En pratique, sont désormais soumis à autorisation d'urbanisme des travaux et aménagements au seul motif qu'ils sont réalisés sur des immeubles situés dans le périmètre de protection d'un monument historique (au titre des abords ou dans le périmètre d'un SPR). À titre d'exemple, on peut citer les constructions nouvelles répondant aux critères cumulatifs suivants :
  • une hauteur au-dessus du sol inférieure ou égale à 12 mètres ;
  • une emprise au sol inférieure ou égale à 20 m2 ;
  • une surface de plancher inférieure ou égale à 20 m2.
Les permis de construire, de démolir et d'aménager, la décision de non-opposition à déclaration préalable, l'autorité environnementale de l'article L. 181-1 du Code de l'environnement ou encore l'autorisation au titre de sites classés de l'article L. 341-10 du même code tiennent lieu de l'autorisation de travaux au titre des abords ou du SPR, après accord de l'ABF , le cas échéant assorti de prescriptions motivées, reprises dans l'autorisation. Son silence vaut acceptation.
- Désaccord de l'ABF. - En cas de désaccord avec l'ABF, l'autorité compétente pour délivrer l'autorisation transmet le dossier accompagné de son projet de décision à l'autorité administrative, qui statue après avis de la commission régionale du patrimoine et de l'architecture (CRPA), et ce pour toutes les autorisations de travaux en SPR et pour les autorisations au titre des abords soumises à formalité au titre du Code de l'urbanisme ou au titre du Code de l'environnement .
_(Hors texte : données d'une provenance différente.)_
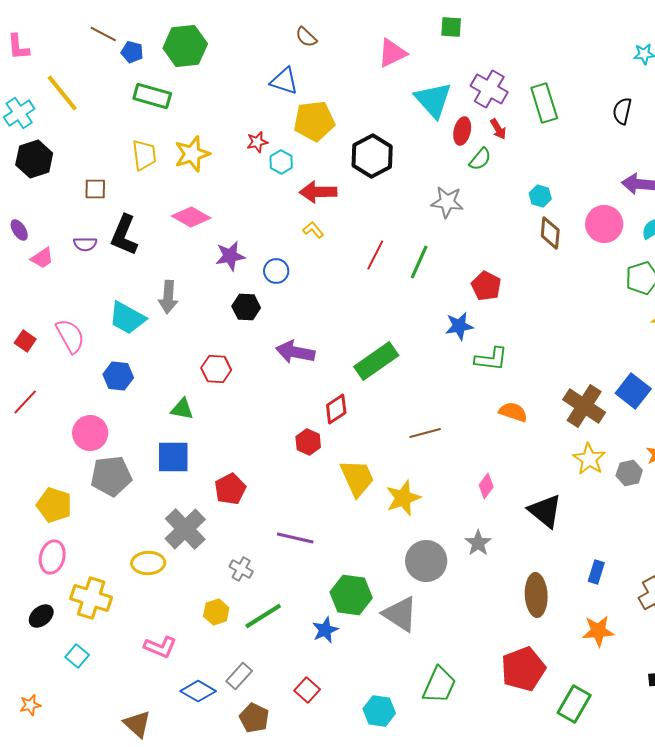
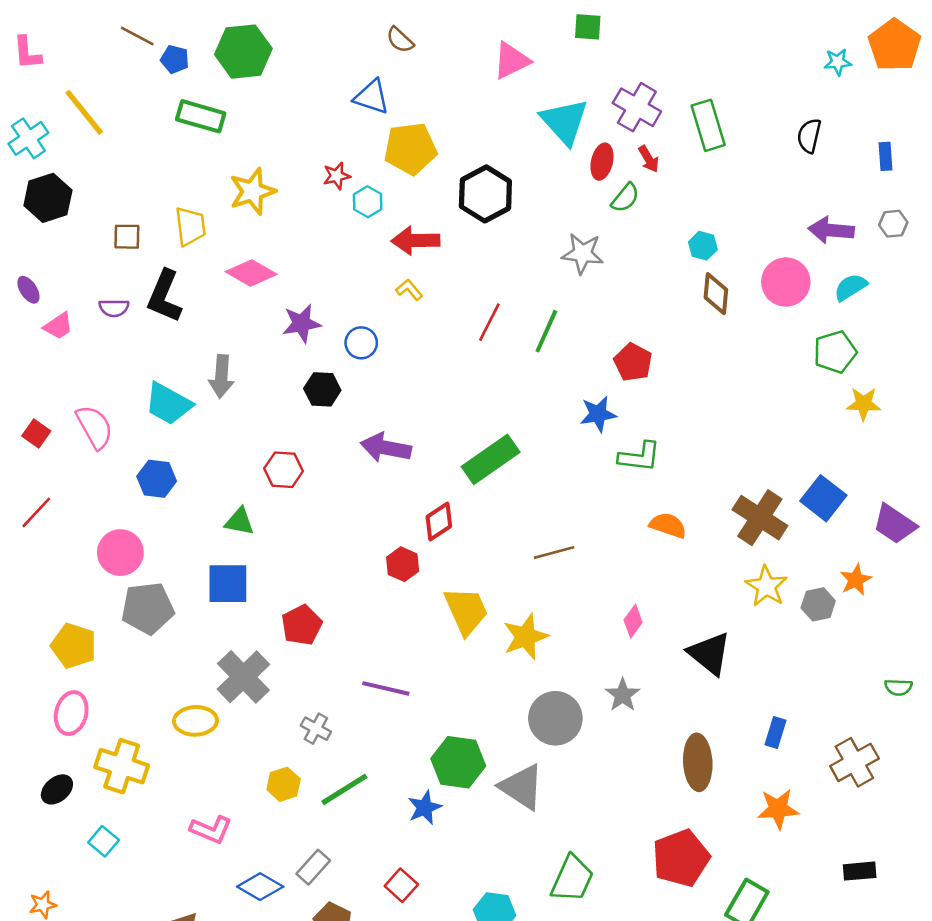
yellow trapezoid: (144, 155) -> (190, 226), moved

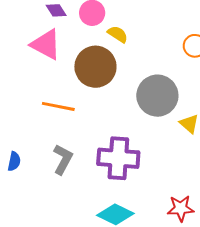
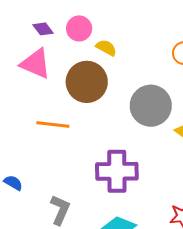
gray L-shape: (63, 159) -> (60, 210), moved
blue semicircle: (14, 161) -> (13, 183), turned -66

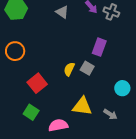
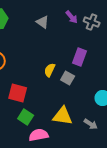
yellow semicircle: (69, 69) -> (50, 70), moved
red square: (37, 83) -> (18, 93), turned -36
green square: (31, 112) -> (26, 117), moved

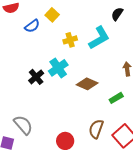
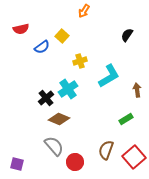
cyan L-shape: (99, 38) -> (109, 76), moved
brown diamond: (87, 84) -> (59, 119), moved
gray semicircle: (23, 125) -> (54, 146), moved

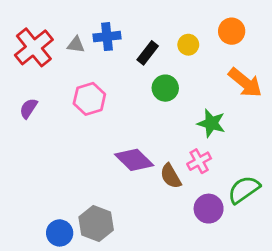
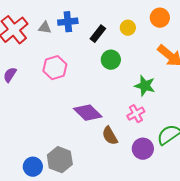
brown semicircle: (171, 176) -> (110, 136), moved

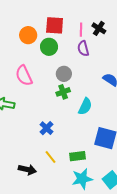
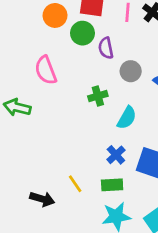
purple semicircle: (83, 48) -> (106, 48), moved
gray circle: (64, 74) -> (131, 71), moved
blue cross: (47, 128) -> (116, 155), moved

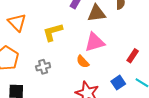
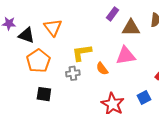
yellow L-shape: (53, 32) -> (82, 53), moved
orange semicircle: (83, 62) -> (102, 69), moved

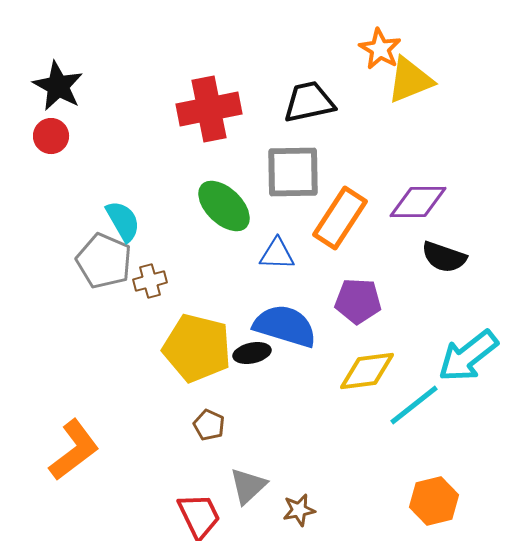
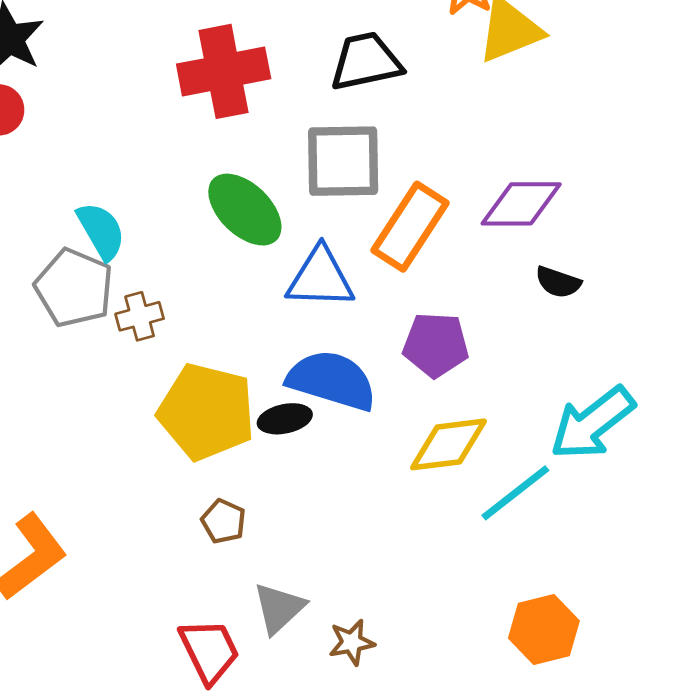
blue triangle: (277, 254) -> (320, 278), size x1.4
black semicircle: (444, 257) -> (558, 282), size x0.7

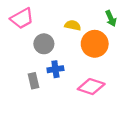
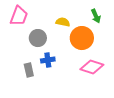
pink trapezoid: (22, 18) -> (19, 16), turned -40
pink diamond: (91, 87) -> (92, 67), moved

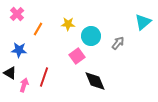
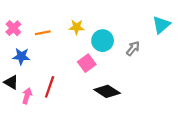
pink cross: (17, 14) -> (13, 28), moved
orange line: (38, 29) -> (43, 33), turned 48
black diamond: (95, 81) -> (107, 91), turned -35

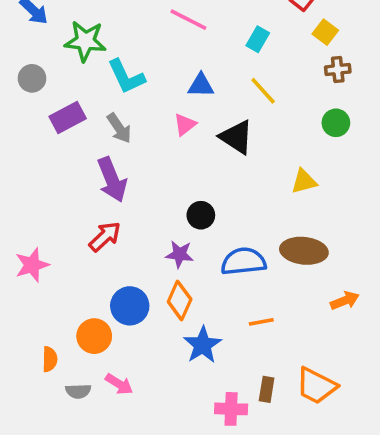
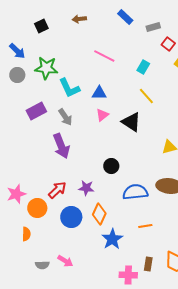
gray circle: (32, 78) -> (17, 75), moved
blue triangle: (201, 85) -> (99, 93), moved
red arrow: (105, 237) -> (57, 190), moved
purple star: (180, 254) -> (86, 188), moved
orange circle: (94, 336) -> (37, 208), moved
orange semicircle: (50, 359) -> (26, 234), moved

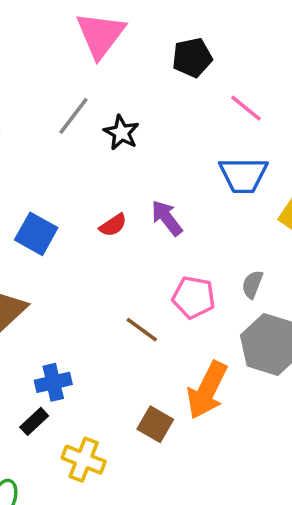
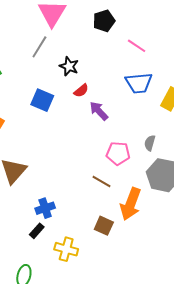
gray line: (73, 116) -> (39, 47), moved
red semicircle: (113, 225) -> (81, 91), moved
blue square: (36, 234) -> (42, 100), moved
brown line: (142, 330) -> (101, 181), moved

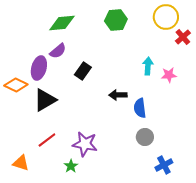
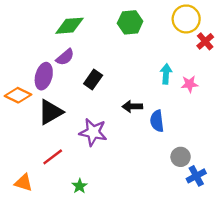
gray circle: (145, 137) -> (181, 157), moved
purple star: (85, 144) -> (93, 132), moved
blue cross: (164, 165) -> (196, 176), moved

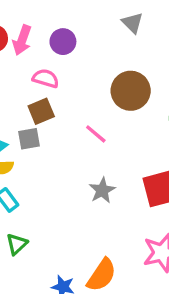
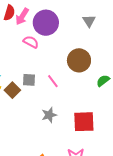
purple circle: (63, 42) -> (46, 23), size x1.6
brown square: (41, 111) -> (12, 90), moved, turned -35
gray square: (29, 139) -> (29, 80), moved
En cas de silence, l'autorité administrative est réputée avoir rejeté ce projet de décision, et par conséquent validé la décision de l'architecte des Bâtiments de France.

Démolitions

Le permis de démolir n'est requis que dans certaines parties du territoire en vue de la sauvegarde du patrimoine, énumérées par l'article R. 421-28 du Code de l'urbanisme :
« a) Située dans le périmètre d'un site patrimonial remarquable classé en application de l'article L. 631-1 du Code du patrimoine ;
b) Située dans les abords des monuments historiques définis à l'article L. 621-30 du Code du patrimoine ou inscrits au titre des monuments historiques ;
c) Située dans le périmètre d'une opération de restauration immobilière définie à l'article L. 313-4 ;
d) Située dans un site inscrit ou un site classé ou en instance de classement en application des articles L. 341-1 et L. 341-2 du Code de l'environnement ;
e) Identifiée comme devant être protégée en étant située à l'intérieur d'un périmètre délimité par un plan local d'urbanisme ou un document d'urbanisme en tenant lieu en application de l'article L. 151-19 ou de l'article L. 151-23, ou, lorsqu'elle est située sur un territoire non couvert par un plan local d'urbanisme ou un document d'urbanisme en tenant lieu, identifiée comme présentant un intérêt patrimonial, paysager ou écologique, en application de l'article L. 111-22, par une délibération du conseil municipal prise après l'accomplissement de l'enquête publique prévue à ce même article ».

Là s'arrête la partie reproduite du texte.